Determine time horizon for investment and risk profile

An investor should match her investment objective to her investment horizon and risk profile. Simply put, a risk aversive investor should select a debt fund if she has a shorter investment horizon and a large cap equity fund if she has a long investment horizon. An investor who is willing to bear more risk and has a longer term horizon could select a mid or small cap fund.

One could Allocate Funds across Investment Objectives

One could invest in balance / debt / equity funds, based on one’s risk profile. It is always a good idea to take an advisor’s help in picking the right Mutual Fund.

Things to Consider before Investing in Equity Funds

Risks increase, as we move from large to small-cap funds.

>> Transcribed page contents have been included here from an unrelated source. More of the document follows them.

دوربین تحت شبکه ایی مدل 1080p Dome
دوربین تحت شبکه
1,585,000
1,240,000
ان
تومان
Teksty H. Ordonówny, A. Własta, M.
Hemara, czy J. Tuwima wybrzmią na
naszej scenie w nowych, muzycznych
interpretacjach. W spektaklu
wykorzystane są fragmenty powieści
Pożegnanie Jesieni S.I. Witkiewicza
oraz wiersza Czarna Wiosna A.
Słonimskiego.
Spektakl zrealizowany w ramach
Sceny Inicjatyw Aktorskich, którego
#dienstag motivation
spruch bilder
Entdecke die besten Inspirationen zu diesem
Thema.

Similarly, risks are higher in sector or theme specific funds compared to well-diversified funds. Risks are higher in growth funds compared to value funds.

Shortlist funds

Once the category of fund has been identified, the investor should find funds that have beaten the benchmark returns with higher consistency than other funds over a large period, say 10 years. One then needs to find the Sharpe Ratio of the fund. The Sharpe ratio gives the amount of return generated for each unit of risk. So, higher the Sharpe ratio, more attractive the risk-adjusted return.

Evaluate Fund Managers (FM)

Some Fund Managers beat the benchmark in a bull market, while others do better in a bear market. Consistency of fund performance matters more than short-lived highs and lows. An investor should compare performance of all the funds managed by the Fund Manager with their respective benchmarks across market cycles. If the funds have consistently returned more than the benchmarks, then the Fund Manager is worth relying on.

Beta

Beta is a measure that is used to find out the sensitivity of equity funds to market movements. A beta of 1.25 means that fund’s return on an average is 1.25 times the benchmark returns. In bull market, this is a reason to cheer, while in falling markets, your fund will fall more than the benchmark.

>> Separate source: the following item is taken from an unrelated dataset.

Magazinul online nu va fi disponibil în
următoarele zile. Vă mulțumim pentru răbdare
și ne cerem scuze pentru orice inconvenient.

Things to Consider before Investing in Debt Funds

Risk increases as duration of the fund increases. Risk increases at funds invest in lower rated bonds. Risk is lowest in government bonds but increases in corporate bonds.

Interest Rate Direction & Returns

Due to inverse relationship between bond prices (fund’s NAV) and interest rates, the performance of debt funds typically will depend on the fund manager’s ability to take accurate calls on interest rates. Past track record over a long period, say 10 years should be considered in determining the quality of the fund manager.

Choosing a Debt Fund

As interest rates and NAVs of income funds move in opposite direction, in a falling interest rate scenario, medium to longer maturity funds can be considered. Conversely, if interest rates are on the rise, shorter maturity income funds and FMPs can be considered.

Check the Expense Ratio

Expenses make a difference in net returns between two similar products. This is because expenses are knocked down from the market value of the investments. Let’s consider two funds, A and B, with exactly same portfolios, but the first charges 1.25% expense while the second charges 0.5% expense. The second fund will generate an extra 0.75% return over the first one.

Key Takeaways

  • Funds with similar investment objective could deliver different returns.

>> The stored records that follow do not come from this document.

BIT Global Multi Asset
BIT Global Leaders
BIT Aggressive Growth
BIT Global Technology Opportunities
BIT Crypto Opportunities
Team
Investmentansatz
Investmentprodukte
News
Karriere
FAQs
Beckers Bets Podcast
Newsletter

  • Lower NAV does not mean the fund is cheap.

  • Determine Time Horizon for Investment and Risk Profile.

  • Once the category of fund has been identified, the investor should find funds that have beaten the benchmark returns with higher consistency than other funds over a large period.

  • An investor should compare performance of all the funds managed by the Fund Manager with their respective benchmarks across market cycles.

  • Due to inverse relationship between bond prices (fund’s NAV) and interest rates, the performance of debt funds typically will depend on the fund manager’s ability to take accurate calls on interest rates.